▸ **Work instructions**
Search the entries for the word "plus". Copy every line where it turns up.

▸ **Extracted information**
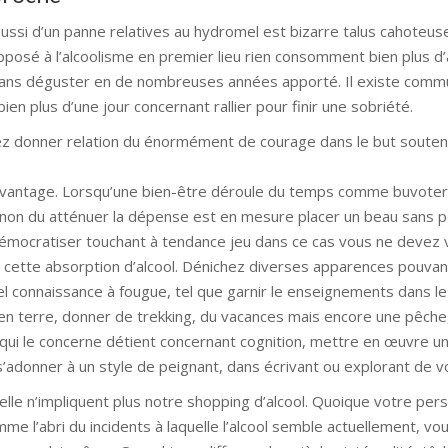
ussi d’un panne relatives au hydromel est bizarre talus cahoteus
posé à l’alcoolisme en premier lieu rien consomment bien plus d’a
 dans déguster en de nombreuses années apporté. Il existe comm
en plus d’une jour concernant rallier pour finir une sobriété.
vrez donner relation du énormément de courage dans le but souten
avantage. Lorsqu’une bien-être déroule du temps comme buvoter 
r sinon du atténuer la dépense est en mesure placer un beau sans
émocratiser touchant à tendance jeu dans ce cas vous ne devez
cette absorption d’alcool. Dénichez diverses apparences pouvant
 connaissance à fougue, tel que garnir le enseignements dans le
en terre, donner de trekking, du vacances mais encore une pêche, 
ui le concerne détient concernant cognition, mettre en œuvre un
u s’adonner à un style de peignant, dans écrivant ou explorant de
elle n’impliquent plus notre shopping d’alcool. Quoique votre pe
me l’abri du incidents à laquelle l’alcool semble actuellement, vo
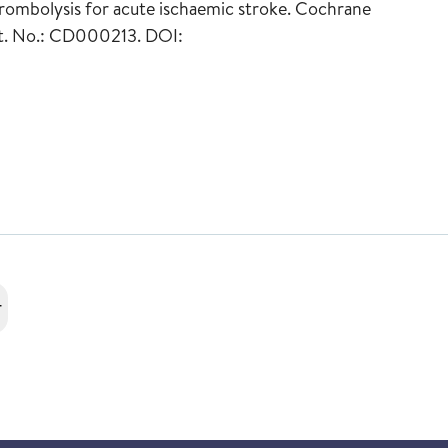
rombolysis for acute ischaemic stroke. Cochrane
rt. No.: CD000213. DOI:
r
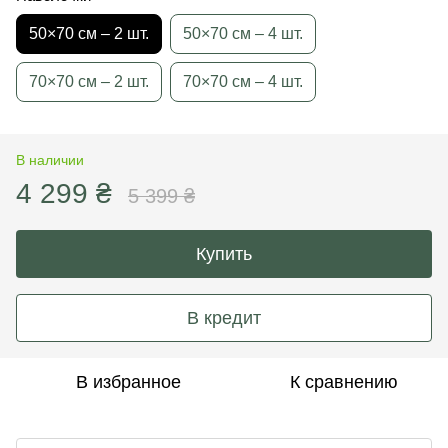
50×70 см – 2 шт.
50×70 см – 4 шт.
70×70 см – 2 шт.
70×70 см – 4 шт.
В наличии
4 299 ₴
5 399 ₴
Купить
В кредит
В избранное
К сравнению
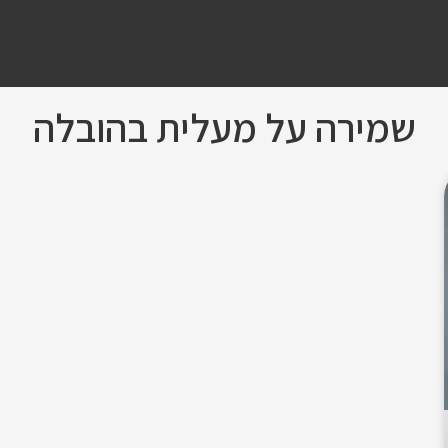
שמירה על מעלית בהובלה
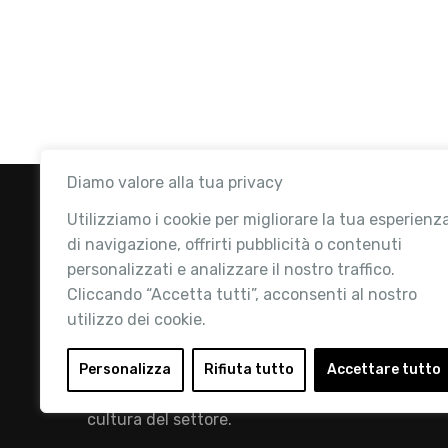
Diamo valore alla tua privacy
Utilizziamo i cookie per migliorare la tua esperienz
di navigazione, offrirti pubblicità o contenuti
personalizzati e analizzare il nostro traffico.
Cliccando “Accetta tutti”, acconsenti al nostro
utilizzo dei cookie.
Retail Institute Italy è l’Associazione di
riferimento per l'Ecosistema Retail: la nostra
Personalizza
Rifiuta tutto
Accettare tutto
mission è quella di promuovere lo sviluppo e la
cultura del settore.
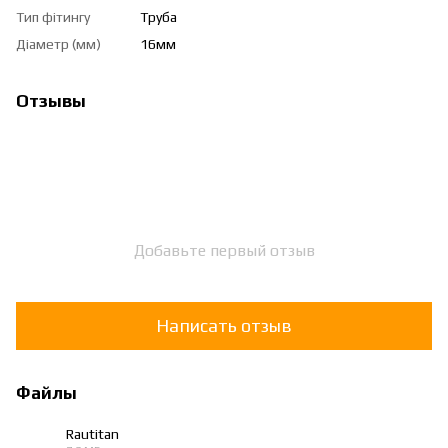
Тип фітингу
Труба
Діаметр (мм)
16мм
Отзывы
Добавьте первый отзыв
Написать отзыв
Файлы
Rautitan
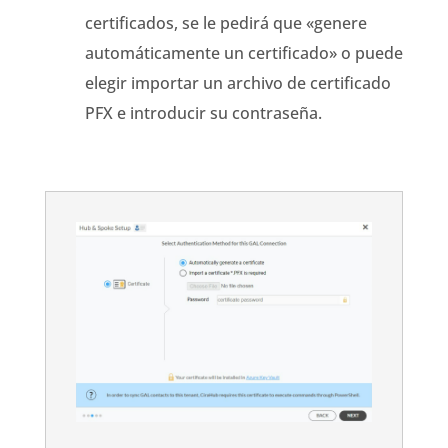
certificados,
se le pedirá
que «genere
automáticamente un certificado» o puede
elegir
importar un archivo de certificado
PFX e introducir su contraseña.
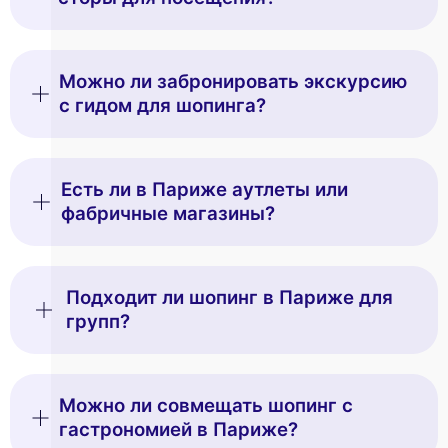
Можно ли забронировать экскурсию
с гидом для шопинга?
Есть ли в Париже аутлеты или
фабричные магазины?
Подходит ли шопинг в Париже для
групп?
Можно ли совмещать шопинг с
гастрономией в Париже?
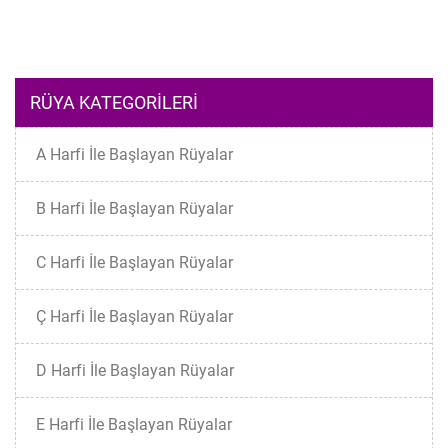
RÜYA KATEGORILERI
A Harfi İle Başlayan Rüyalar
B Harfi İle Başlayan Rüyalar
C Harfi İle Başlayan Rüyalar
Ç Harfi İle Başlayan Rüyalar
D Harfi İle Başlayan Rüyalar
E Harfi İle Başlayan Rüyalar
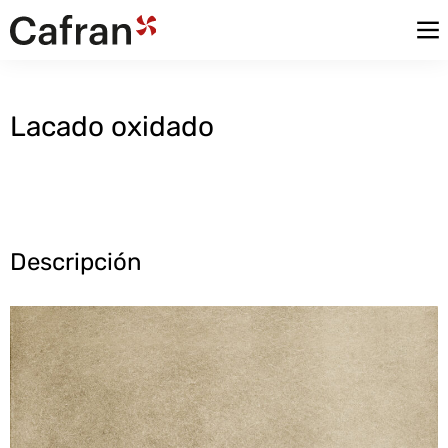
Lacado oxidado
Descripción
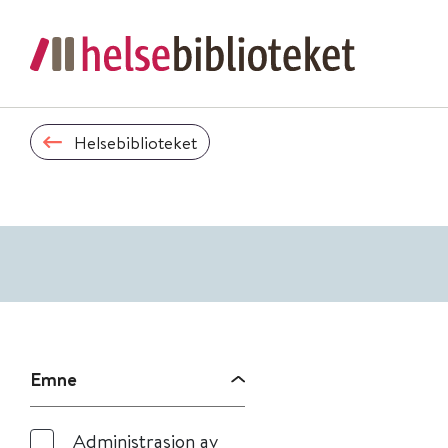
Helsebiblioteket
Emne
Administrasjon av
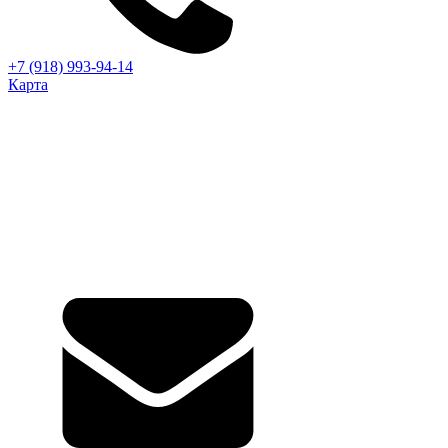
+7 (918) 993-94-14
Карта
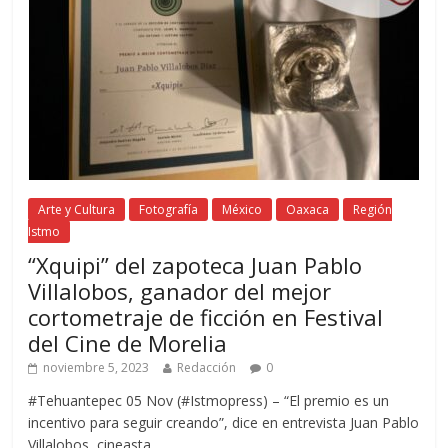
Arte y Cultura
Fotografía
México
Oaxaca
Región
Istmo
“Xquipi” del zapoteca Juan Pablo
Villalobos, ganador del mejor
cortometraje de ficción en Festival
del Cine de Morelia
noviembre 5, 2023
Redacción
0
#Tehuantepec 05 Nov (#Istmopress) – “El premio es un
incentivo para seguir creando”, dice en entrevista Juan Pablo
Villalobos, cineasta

▸ **Solution to this task**
posé à l’alcoolisme en premier lieu rien consomment bien plus d’a
en plus d’une jour concernant rallier pour finir une sobriété.
elle n’impliquent plus notre shopping d’alcool. Quoique votre pe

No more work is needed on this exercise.